Whether we considered changes between two time points or isolated measurements, the AUCROC of TIMP2 IGFBP7 was below 0.68, significantly lower (p ≤ 0.03) than the AUCROC of absolute changes in pCr from post-CPB to H6 (∆pCrpostCPB-H6): AUCROC = 0.84 (95%CI 0.73–0.92) (Fig. 3). Lack of postoperative decrease in pCr (∆pCrpostCPB-H6 > 0 μmol. L− 1) was associated with 85% (95%CI 66–96%) and 79% (95%CI 63–90%) sensitivity and specificity, respectively.

Fig. 3.

Fig. 3

Early recognition of cardiac surgery-associated AKI (n = 65 patients). Legend: The accuracy for the prediction or the detection of stage ≥1 cardiac surgery-associated acute kidney injury (CS-AKI) was assessed via the area under receiver operating characteristic curve (AUCROC [95% confidence interval]). Each biomarker was tested for 1) an isolated sample taken before (Pre-CPB), immediately after (Post-CPB) cardiopulmonary by-pass and 6 h (H6) later and 2) for change in concentration between 2 time points. ∆: change in biomarker concentration; TIMP2 IGFBP7: tissue inhibitor of metalloproteinase 2 – insulin-like growth factor-binding protein 7; pCr: plasma creatinine

Considering percentage rather than absolute (in μmol. L− 1) change in pCr did not improve the performance of ∆pCrpostCPB-H6: AUCROC = 0.82 (95%CI 0.71–0.91) vs. 0.84 (95%CI 0.73–0.92), respectively (p = 0.8). Likewise, considering changes in pCr from pre-CPB (rather than post-CPB) to H6 levels was not superior to ∆pCrpostCPB-H6 (AUCROC = 0.68 [95%CI 0.56–0.79] vs.0.84 [0.73–0.92]; p = 0.07).

Secondary objectives

Comparison of all biomarkers for the early detection of CS-AKI (n = 59 patients)
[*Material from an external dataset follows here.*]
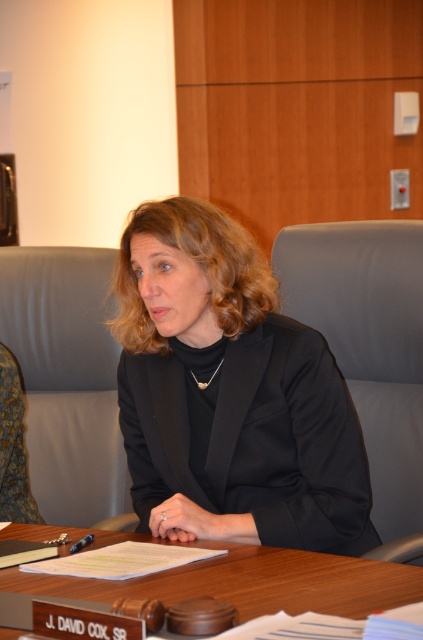 You are a photographer setting up for a professional portrait. You need to ensure that the black matte blazer at center and the wooden table at center are both in focus. Given that the depth of field can only accommodate one of them clearly, which object should you prioritize focusing on to ensure the subject of the photo is sharp?

The black matte blazer at center is bigger than the wooden table at center, so you should prioritize focusing on the black matte blazer at center to ensure the subject of the photo is sharp.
In 59 out of 65 patients, all biomarkers, including pNGAL, pCysC, and pUrea, were measured at all time points. Twenty-six of these patients (44%) developed CS-AKI.

For pNGAL, pCysC and pUrea, as for TIMP2 IGFBP7, there was a marked overlap of the concentrations measured in patients who developed CS-AKI and those who did not (Supplemental Figure 1).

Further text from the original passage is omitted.